You may think I’m talking about a loser boyfriend, but I'm not; I’m talking about money.

Your relationships with money and with other people share similarities. Some people have a healthy and vibrant financial life, while others consider that a wishful fantasy. If your financial life could use an overhaul, here are five tips to confront the issues and leave that loser behind.

1. Ditch the idea that your financial situation will repair itself with time.

Personal finance author Dave Ramsey says, “The only difference in you now from the you ten years from now will be the books you read and the people you meet.” If you can’t manage a budget today, you probably won’t be able to a year from now just because you're older. We need new information, new people, and new inspiration to transform our negative habits. So go learn how to take control of your financial future—with skills like how to build a budget—today.

2. Stop taking money advice from people who don’t have any.

When it comes to relationships, seek out the best advice possible. If you want a long-lasting, love-filled, and over-the-top-crazy-in-love marriage, seek advice from someone who is in one, not those who have been remarried three times in the past decade.

The same goes for your money.
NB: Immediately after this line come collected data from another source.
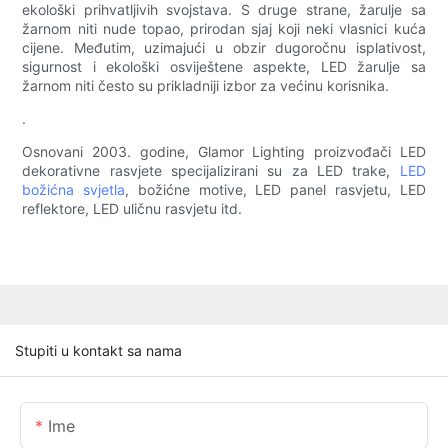
ekološki prihvatljivih svojstava. S druge strane, žarulje sa
žarnom niti nude topao, prirodan sjaj koji neki vlasnici kuća
cijene. Međutim, uzimajući u obzir dugoročnu isplativost,
sigurnost i ekološki osviještene aspekte, LED žarulje sa
žarnom niti često su prikladniji izbor za većinu korisnika.
.
Osnovani 2003. godine, Glamor Lighting proizvođači LED
dekorativne rasvjete specijalizirani su za LED trake,
LED
božićna svjetla
, božićne motive, LED panel rasvjetu, LED
reflektore, LED uličnu rasvjetu itd.
Stupiti u kontakt sa nama
Ime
If you want to be financially secure and in control, stop seeking advice from broke people and irresponsible spenders. Identify someone you know who manages money well, take them out to coffee, and ask them to mentor you. Or find a trusted and affordable financial advisor in your area.

3. Break the chains of spontaneous spending.
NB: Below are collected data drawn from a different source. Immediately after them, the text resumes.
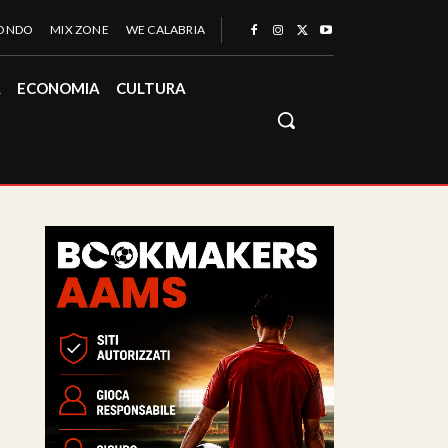
MONDO
MIX ZONE
WE CALABRIA
À
ECONOMIA
CULTURA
You can be thrifty with your money without turning into the Grinch. When you create your monthly budget, set aside some “fun money.” Fun money is unplanned money spent for that gum at the counter or those shoes you simply can’t resist. These situations will arise, so budget for them responsibly before spending a dime.

Fun money is different from emergency money. Ramsey teaches that you should have three to six months of living expenses saved up for an emergency, such as losing your job.  If such a thing occurs, it will be an inconvenience, not a disaster, and you will have a few months’ time to job hunt without worrying about paying rent.
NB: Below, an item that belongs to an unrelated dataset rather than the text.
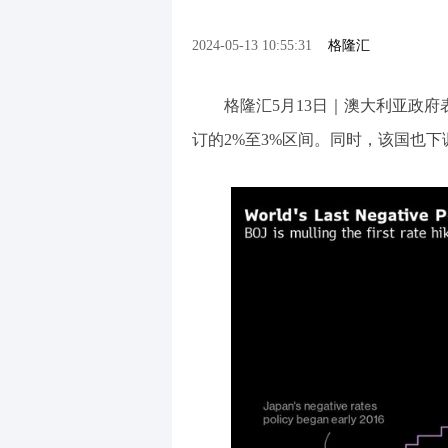
2024-05-13 10:55:31
格隆汇
格隆汇5月13日｜澳大利亚政府
订的2%至3%区间。同时，该国也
4. Trash the “if I win the lottery” mentality.

Does “If I only had a boyfriend” sound familiar? Or in the case of money matters, “If only I won the lottery, everything would be ok”? With the sluggish economy and many people looking for work, it’s very easy to get sucked into this trap.

Those with an "if only" mentality live under their bank account’s control. If your happiness depends on how much dough you have, you’re never going to be fully satisfied. Your inherent worth, value, and dignity have nothing to do with a dwindling bank account or paltry salary. Shed the mentality that more equals better and regain control over your happiness.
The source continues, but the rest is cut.